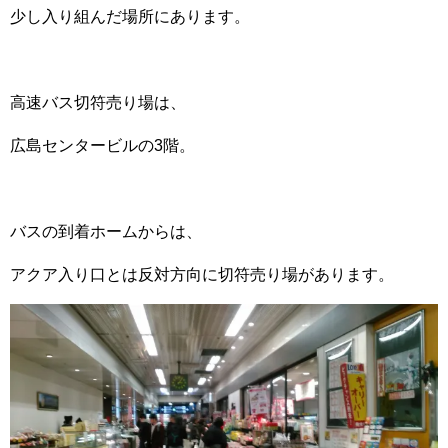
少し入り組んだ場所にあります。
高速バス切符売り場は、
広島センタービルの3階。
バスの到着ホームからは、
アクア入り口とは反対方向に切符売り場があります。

────────

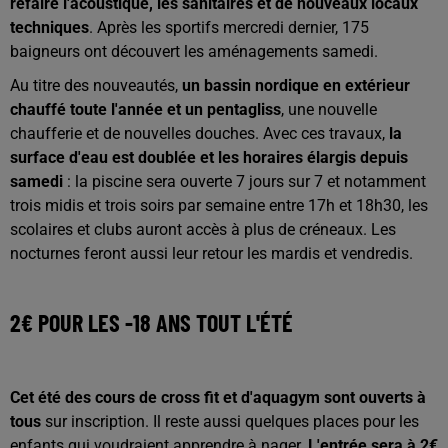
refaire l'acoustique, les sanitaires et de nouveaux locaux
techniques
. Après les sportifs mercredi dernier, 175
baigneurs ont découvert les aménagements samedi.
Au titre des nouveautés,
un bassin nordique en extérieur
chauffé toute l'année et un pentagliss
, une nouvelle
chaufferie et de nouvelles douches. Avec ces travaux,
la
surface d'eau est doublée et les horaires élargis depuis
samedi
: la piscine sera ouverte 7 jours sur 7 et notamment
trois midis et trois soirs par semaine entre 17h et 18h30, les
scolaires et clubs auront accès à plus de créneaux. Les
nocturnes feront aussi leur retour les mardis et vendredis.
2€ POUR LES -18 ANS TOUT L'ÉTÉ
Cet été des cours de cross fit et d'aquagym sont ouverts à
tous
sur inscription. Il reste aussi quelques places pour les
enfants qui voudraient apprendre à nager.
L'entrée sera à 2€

────────

* Exercise details
In the material above, locate the line containing "trois midis et" and the line containing "L'entrée sera à 2€". Transcribe exactly those two lines and every line between them, and nothing more.

* Answer space
trois midis et trois soirs par semaine entre 17h et 18h30, les
scolaires et clubs auront accès à plus de créneaux. Les
nocturnes feront aussi leur retour les mardis et vendredis.
2€ POUR LES -18 ANS TOUT L'ÉTÉ
Cet été des cours de cross fit et d'aquagym sont ouverts à
tous
sur inscription. Il reste aussi quelques places pour les
enfants qui voudraient apprendre à nager.
L'entrée sera à 2€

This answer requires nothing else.